One LLM Rewrite Suffices: Automated Skill Description Optimization Cuts Agent Engineering Time by 32x

A new arXiv paper from Microsoft Research and collaborators, published July 1, tackles a practical bottleneck in enterprise AI agents: skill description optimization. As enterprise agents scale to dozens of specialized skills, overlapping natural language descriptions cause the routing LLM to misdirect user queries — a failure mode the authors term skill collision.

Traditionally, engineers manually tune each skill description to maintain routing accuracy, a process that becomes unsustainable as the number of skills grows. The team deployed an automated description optimization pipeline on a production enterprise group chat agent with 9 skills and 372 regression test cases.

The results show the pipeline matches human-level precision: auto-generated descriptions achieved an average F1 of 79.2%, compared to 79.4% for manually tuned descriptions — a difference of only -0.20%, well within the 0.78% multi-seed noise floor. Per-skill engineering effort dropped from 120 minutes to 3.8 minutes, a 32x speedup.

研究发现：一次LLM重写即可优化AI Agent技能路由，工程效率提升32倍 — Image source: notebooklm.google

Systematic ablation studies on both the production system and ToolBench (16,000 tools) yielded a striking finding: a single LLM rewrite using any available false-positive and false-negative cases captures most of the achievable improvement. Other design choices — iteration budget, feedback signal composition, dual editing of confused pairs, and training set size — each affected final F1 by less than 0.5%.

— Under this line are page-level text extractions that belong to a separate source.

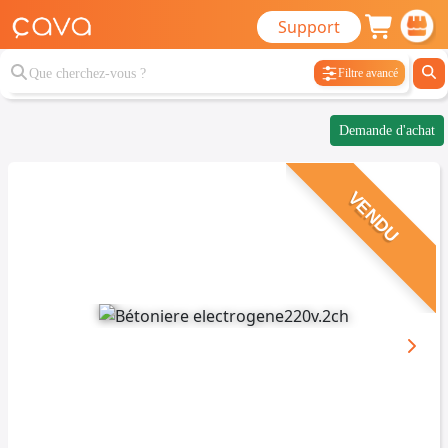
Support
Filtre avancé
Demande d'achat
VENDU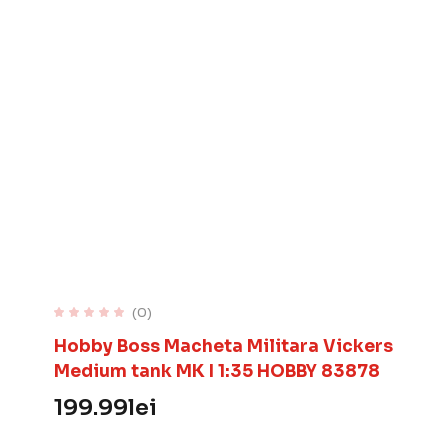
(0)
Hobby Boss Macheta Militara Vickers
Medium tank MK I 1:35 HOBBY 83878
199.99
lei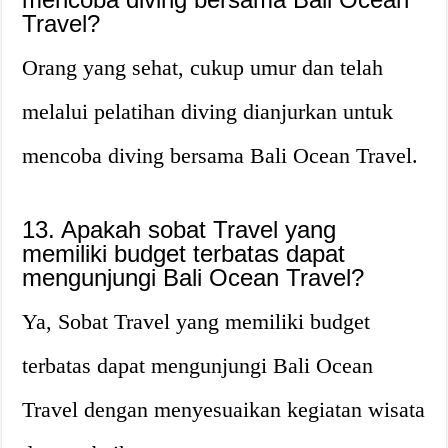
Travel?
Orang yang sehat, cukup umur dan telah
melalui pelatihan diving dianjurkan untuk
mencoba diving bersama Bali Ocean Travel.
13. Apakah sobat Travel yang
memiliki budget terbatas dapat
mengunjungi Bali Ocean Travel?
Ya, Sobat Travel yang memiliki budget
terbatas dapat mengunjungi Bali Ocean
Travel dengan menyesuaikan kegiatan wisata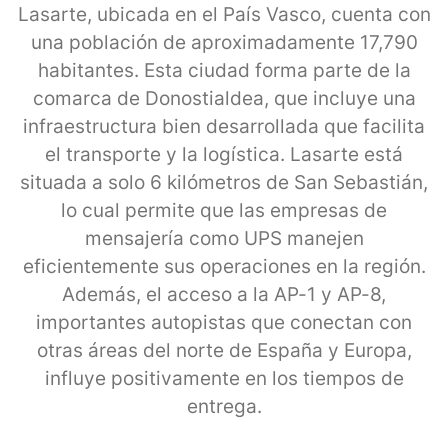
Lasarte, ubicada en el País Vasco, cuenta con
una población de aproximadamente 17,790
habitantes. Esta ciudad forma parte de la
comarca de Donostialdea, que incluye una
infraestructura bien desarrollada que facilita
el transporte y la logística. Lasarte está
situada a solo 6 kilómetros de San Sebastián,
lo cual permite que las empresas de
mensajería como UPS manejen
eficientemente sus operaciones en la región.
Además, el acceso a la AP-1 y AP-8,
importantes autopistas que conectan con
otras áreas del norte de España y Europa,
influye positivamente en los tiempos de
entrega.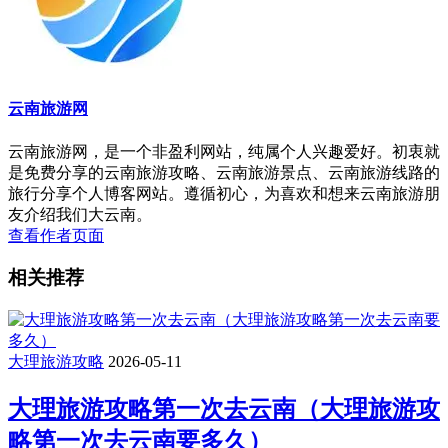
云南旅游网
云南旅游网，是一个非盈利网站，纯属个人兴趣爱好。初衷就
是免费分享的云南旅游攻略、云南旅游景点、云南旅游线路的
旅行分享个人博客网站。遵循初心，为喜欢和想来云南旅游朋
友介绍我们大云南。
查看作者页面
相关推荐
大理旅游攻略
2026-05-11
大理旅游攻略第一次去云南（大理旅游攻
略第一次去云南要多久）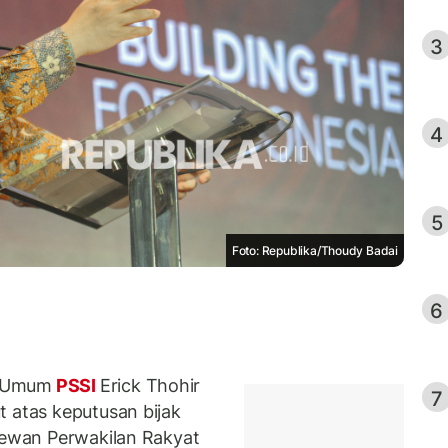
3
4
5
Foto: Republika/Thoudy Badai
6
a Umum
PSSI
Erick Thohir
7
t atas keputusan bijak
 Dewan Perwakilan Rakyat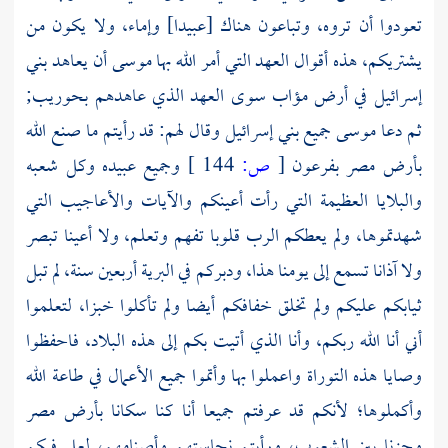
تعودوا أن تروه، وتباعون هناك [عبيدا] وإماء، ولا يكون من
يشتريكم، هذه أقوال العهد التي أمر الله بها
موسى
أن يعاهد بني
إسرائيل في أرض مؤاب سوى العهد الذي عاهدهم بحوريب;
ثم دعا
موسى
جميع بني إسرائيل وقال لهم: قد رأيتم ما صنع الله
بأرض
مصر
بفرعون
[
ص:
144 ]
وجميع عبيده وكل شعبه
والبلايا العظيمة التي رأت أعينكم والآيات والأعاجيب التي
شهدتموها، ولم يعطكم الرب قلوبا تفهم وتعلم، ولا أعينا تبصر
ولا آذانا تسمع إلى يومنا هذا، ودبركم في البرية أربعين سنة، لم تبل
ثيابكم عليكم ولم تخلق خفافكم أيضا ولم تأكلوا خبزا، لتعلموا
أني أنا الله ربكم، وأنا الذي أتيت بكم إلى هذه البلاد، فاحفظوا
وصايا هذه التوراة واعملوا بها وأتموا جميع الأعمال في طاعة الله
وأكملوها؛ لأنكم قد عرفتم جميعا أنا كنا سكانا بأرض مصر
وجزنا بين الشعوب، ورأيتم نجاستهم وأصنامهم، لعل فيكم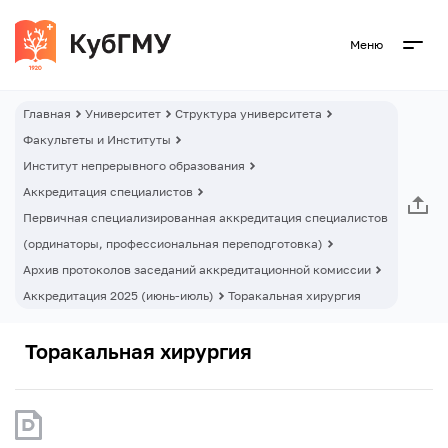
Меню
Главная
Университет
Структура университета
Факультеты и Институты
Институт непрерывного образования
Аккредитация специалистов
Первичная специализированная аккредитация специалистов
(ординаторы, профессиональная переподготовка)
Архив протоколов заседаний аккредитационной комиссии
Аккредитация 2025 (июнь-июль)
Торакальная хирургия
Торакальная хирургия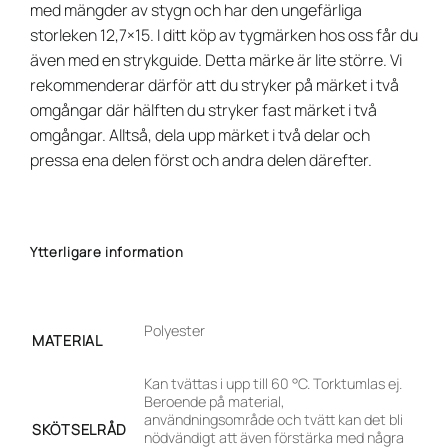
med mängder av stygn och har den ungefärliga
storleken 12,7×15. I ditt köp av tygmärken hos oss får du
även med en strykguide. Detta märke är lite större. Vi
rekommenderar därför att du stryker på märket i två
omgångar där hälften du stryker fast märket i två
omgångar. Alltså, dela upp märket i två delar och
pressa ena delen först och andra delen därefter.
Ytterligare information
Polyester
MATERIAL
Kan tvättas i upp till 60 °C. Torktumlas ej.
Beroende på material,
användningsområde och tvätt kan det bli
SKÖTSELRÅD
nödvändigt att även förstärka med några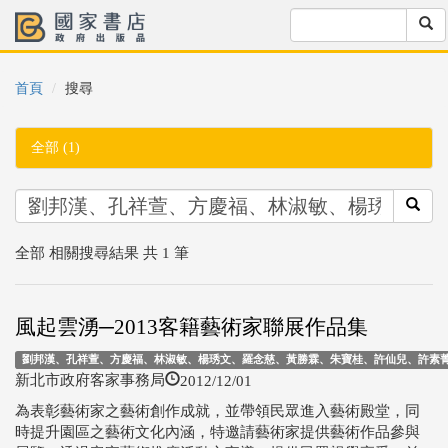
首頁
搜尋
全部 (1)
全部 相關搜尋結果 共 1 筆
風起雲湧─2013客籍藝術家聯展作品集
劉邦漢、孔祥萱、方慶福、林淑敏、楊琇文、羅念慈、黃勝霖、朱寶桂、許仙兒、許素
2012/12/01
新北市政府客家事務局
為表彰藝術家之藝術創作成就，並帶領民眾進入藝術殿堂，同
時提升園區之藝術文化內涵，特邀請藝術家提供藝術作品參與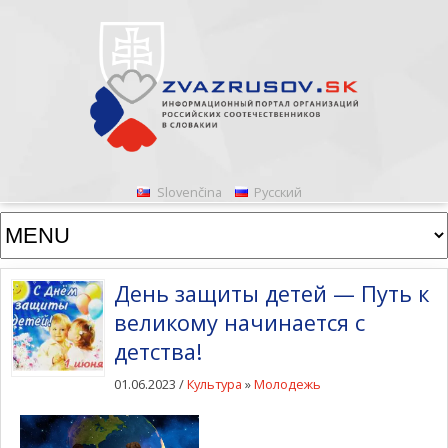
Slovenčina
Русский
День защиты детей — Путь к
великому начинается с
детства!
01.06.2023 /
Культура
»
Молодежь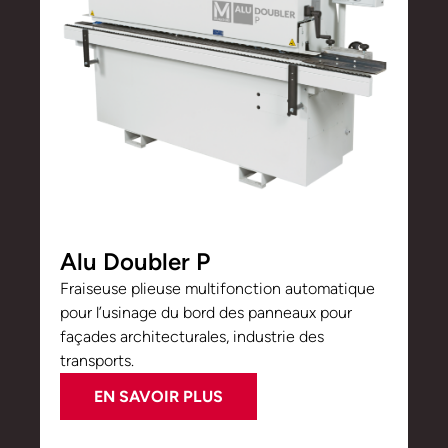
Alu Doubler P
Fraiseuse plieuse multifonction automatique
pour l’usinage du bord des panneaux pour
façades architecturales, industrie des
transports.
EN SAVOIR PLUS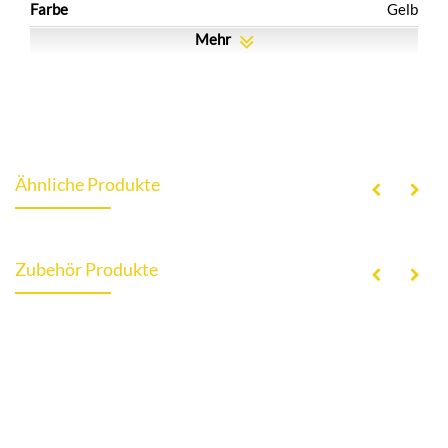
Farbe
Gelb
Mehr
Ähnliche Produkte
Zubehör Produkte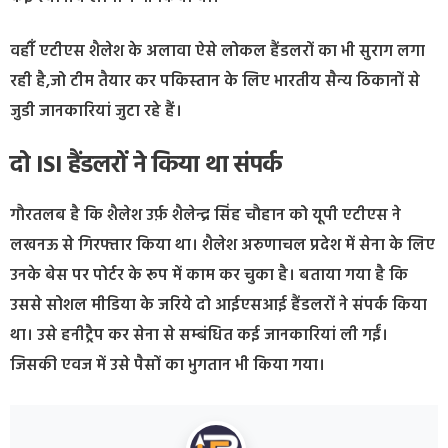
वहीँ एटीएस शैलेश के अलावा ऐसे लोकल हैंडलरों का भी सुराग लगा
रही है,जो टीम तैयार कर पकिस्तान के लिए भारतीय सैन्य ठिकानों से
जुडी जानकारियां जुटा रहे हैं।
दो ISI हैंडलरों ने किया था संपर्क
गौरतलब है कि शैलेश उर्फ़ शैलेन्द्र सिंह चौहान को यूपी एटीएस ने
लखनऊ से गिरफ्तार किया था। शैलेश अरुणाचल प्रदेश में सेना के लिए
उनके बेस पर पोर्टर के रूप में काम कर चुका है। बताया गया है कि
उससे सोशल मीडिया के जरिये दो आईएसआई हैंडलरों ने संपर्क किया
था। उसे हनीट्रैप कर सेना से सम्बंधित कई जानकारियां ली गईं।
जिसकी एवज में उसे पैसों का भुगतान भी किया गया।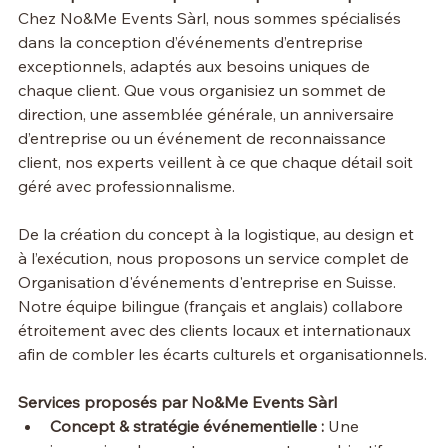
Chez No&Me Events Sàrl, nous sommes spécialisés 
dans la conception d’événements d’entreprise 
exceptionnels, adaptés aux besoins uniques de 
chaque client. Que vous organisiez un sommet de 
direction, une assemblée générale, un anniversaire 
d’entreprise ou un événement de reconnaissance 
client, nos experts veillent à ce que chaque détail soit 
géré avec professionnalisme.
De la création du concept à la logistique, au design et 
à l’exécution, nous proposons un service complet de 
Organisation d'événements d'entreprise en Suisse. 
Notre équipe bilingue (français et anglais) collabore 
étroitement avec des clients locaux et internationaux 
afin de combler les écarts culturels et organisationnels.
Services proposés par No&Me Events Sàrl
Concept & stratégie événementielle :
 Une 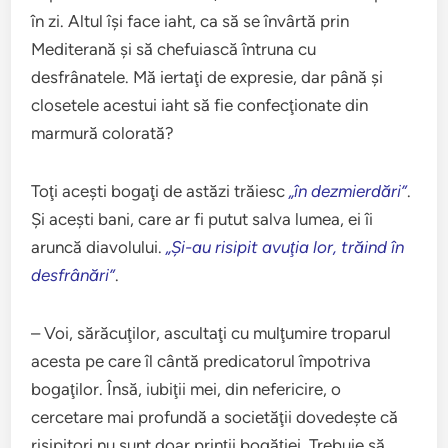
în zi. Altul îşi face iaht, ca să se învârtă prin
Mediterană şi să chefuiască întruna cu
desfrânatele. Mă iertaţi de expresie, dar până şi
closetele acestui iaht să fie confecţionate din
marmură colorată?
Toţi aceşti bogaţi de astăzi trăiesc
„în dezmierdări”
.
Şi aceşti bani, care ar fi putut salva lumea, ei îi
aruncă diavolului.
„Şi-au risipit avuţia lor, trăind în
desfrânări”
.
– Voi, sărăcuţilor, ascultaţi cu mulţumire troparul
acesta pe care îl cântă predicatorul împotriva
bogaţilor. Însă, iubiţii mei, din nefericire, o
cercetare mai profundă a societăţii dovedeşte că
risipitori nu sunt doar prinţii bogăţiei. Trebuie să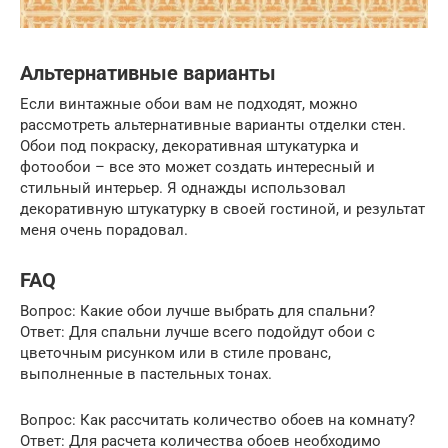
Альтернативные варианты
Если винтажные обои вам не подходят, можно
рассмотреть альтернативные варианты отделки стен.
Обои под покраску, декоративная штукатурка и
фотообои – все это может создать интересный и
стильный интерьер. Я однажды использовал
декоративную штукатурку в своей гостиной, и результат
меня очень порадовал.
FAQ
Вопрос: Какие обои лучше выбрать для спальни?
Ответ: Для спальни лучше всего подойдут обои с
цветочным рисунком или в стиле прованс,
выполненные в пастельных тонах.
Вопрос: Как рассчитать количество обоев на комнату?
Ответ: Для расчета количества обоев необходимо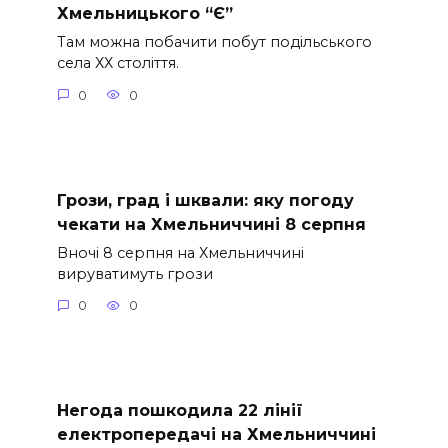
Хмельницького “Є”
Там можна побачити побут подільського
села ХХ століття.
0
0
Грози, град і шквали: яку погоду
чекати на Хмельниччині 8 серпня
Вночі 8 серпня на Хмельниччині
вируватимуть грози
0
0
Негода пошкодила 22 лінії
електропередачі на Хмельниччині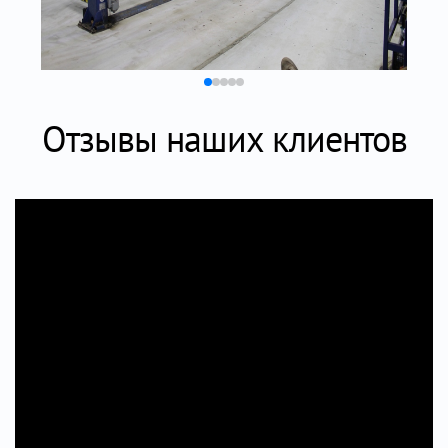
Отзывы наших клиентов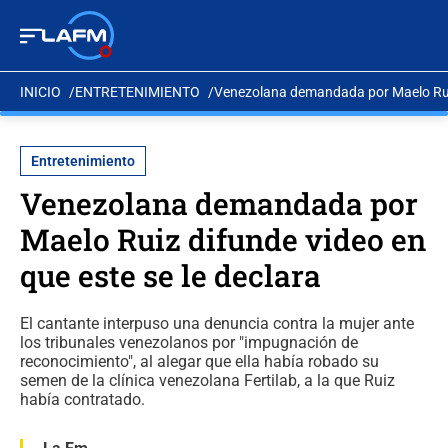
INICIO
ENTRETENIMIENTO
Venezolana demandada por Maelo Ruiz 
Entretenimiento
Venezolana demandada por
Maelo Ruiz difunde video en
que este se le declara
El cantante interpuso una denuncia contra la mujer ante
los tribunales venezolanos por "impugnación de
reconocimiento", al alegar que ella había robado su
semen de la clínica venezolana Fertilab, a la que Ruiz
había contratado.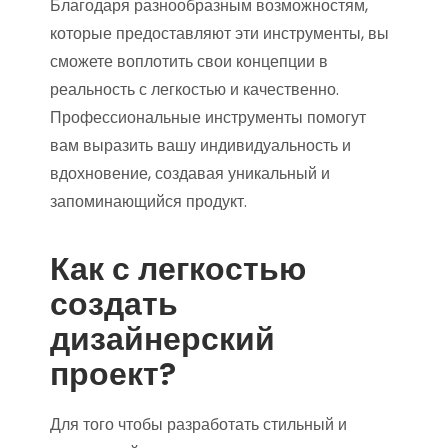
Благодаря разнообразным возможностям,
которые предоставляют эти инструменты, вы
сможете воплотить свои концепции в
реальность с легкостью и качественно.
Профессиональные инструменты помогут
вам выразить вашу индивидуальность и
вдохновение, создавая уникальный и
запоминающийся продукт.
Как с легкостью
создать
дизайнерский
проект?
Для того чтобы разработать стильный и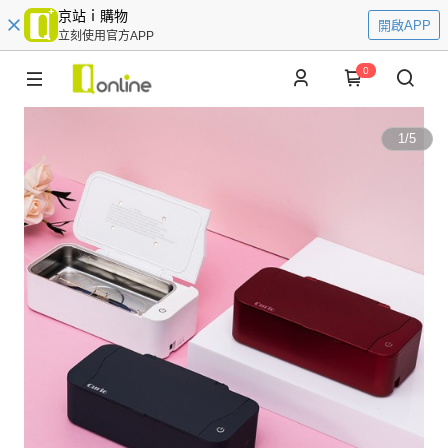
京站ｉ購物
開啟APP
立刻使用官方APP
0
1
/
5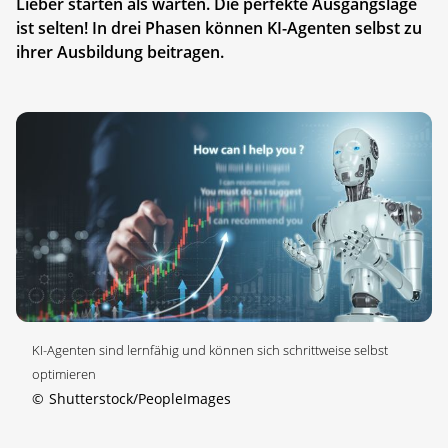
Lieber starten als warten. Die perfekte Ausgangslage
ist selten! In drei Phasen können KI-Agenten selbst zu
ihrer Ausbildung beitragen.
KI-Agenten sind lernfähig und können sich schrittweise selbst
optimieren
©
Shutterstock/PeopleImages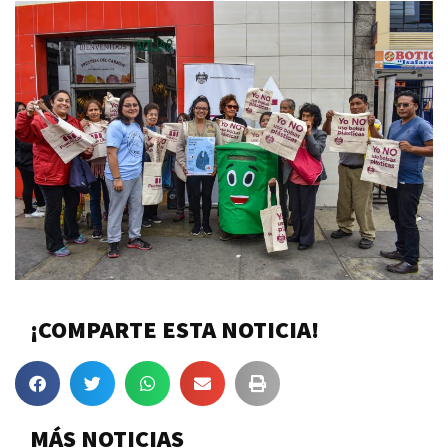
¡COMPARTE ESTA NOTICIA!
MÁS NOTICIAS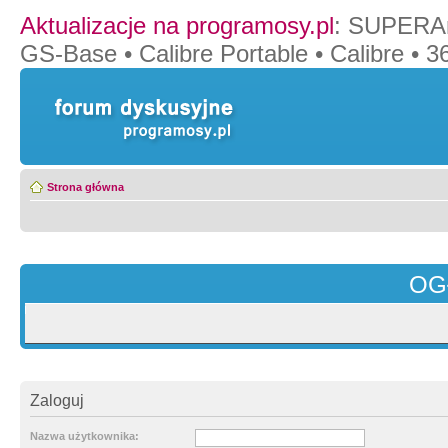
Aktualizacje na programosy.pl
:
SUPERAn
GS-Base
•
Calibre Portable
•
Calibre
•
36
Strona główna
OG
Zaloguj
Nazwa użytkownika: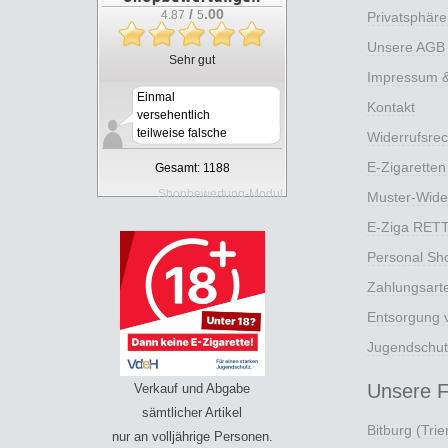
/
.00
4.87
5
Privatsphär
Unsere AGB
Sehr gut
Impressum & 
Einmal
Kontakt
versehentlich
teilweise falsche
Widerrufsrec
Ware geliefer...
E-Zigaretten
Gesamt: 1188
Shopbewertung-Modul
Muster-Wide
E-Ziga RET
Personal Sh
Zahlungsart
Entsorgung v
Jugendschut
Unsere Fi
Verkauf und Abgabe
sämtlicher Artikel
Bitburg (Trier
nur an volljährige Personen.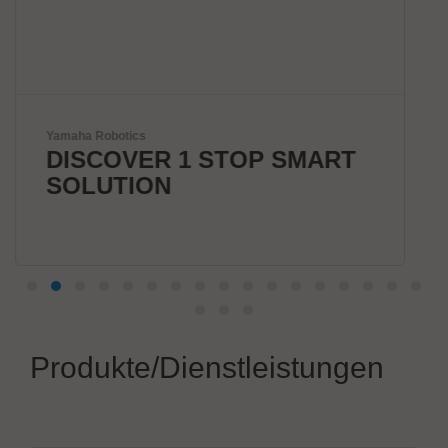
Universal Instruments Corp.
P SMART
Erleben Sie die Zukun
Smart-Fertigung
Produkte/Dienstleistungen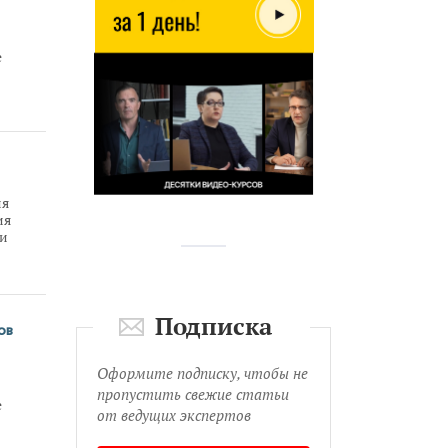
е
ее с
лись
ик.
ия
кие
ия
рами
ии
,
Подписка
ов
Оформите подписку, чтобы не
пропустить свежие статьи
е
от ведущих экспертов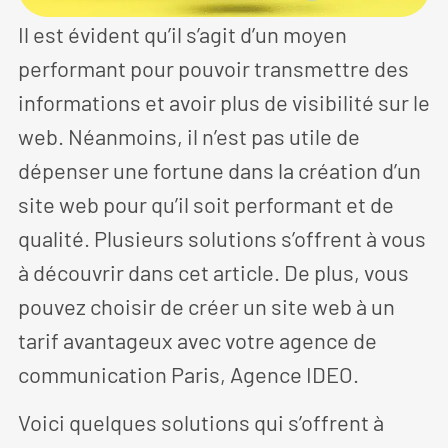
Il est évident qu’il s’agit d’un moyen
performant pour pouvoir transmettre des
informations et avoir plus de visibilité sur le
web. Néanmoins, il n’est pas utile de
dépenser une fortune dans la création d’un
site web pour qu’il soit performant et de
qualité. Plusieurs solutions s’offrent à vous
à découvrir dans cet article. De plus, vous
pouvez choisir de créer un site web à un
tarif avantageux avec votre agence de
communication Paris, Agence IDEO.
Voici quelques solutions qui s’offrent à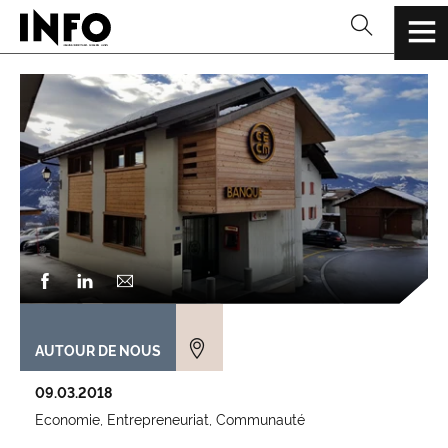
AUTOUR DE NOUS
09.03.2018
Economie
Entrepreneuriat
Communauté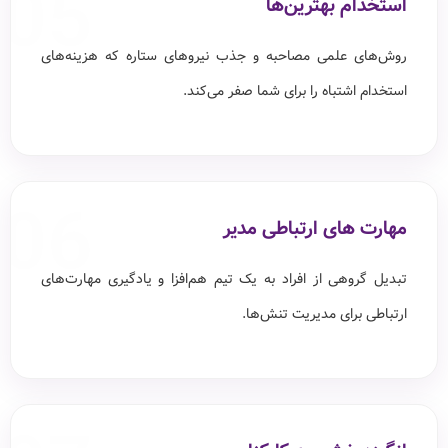
05
استخدام بهترین‌ها
روش‌های علمی مصاحبه و جذب نیروهای ستاره که هزینه‌های
استخدام اشتباه را برای شما صفر می‌کند.
06
مهارت های ارتباطی مدیر
تبدیل گروهی از افراد به یک تیم هم‌افزا و یادگیری مهارت‌های
ارتباطی برای مدیریت تنش‌ها.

The paper also identifies clear boundaries for the approach. Description optimization resolves collisions caused by overlapping descriptions but cannot fix cases where two skills have genuinely overlapping intended scopes. The authors propose a diagnostic signal — a large train-validation F1 gap — that flags these cases for architectural rather than text-level intervention.

For enterprises deploying AI agents at scale, the finding has immediate practical value: teams no longer need hours of manual fine-tuning per skill. A single LLM rewrite driven by a handful of routing failures achieves comparable accuracy, dramatically lowering the operational cost of maintaining agent routing quality as skill inventories grow.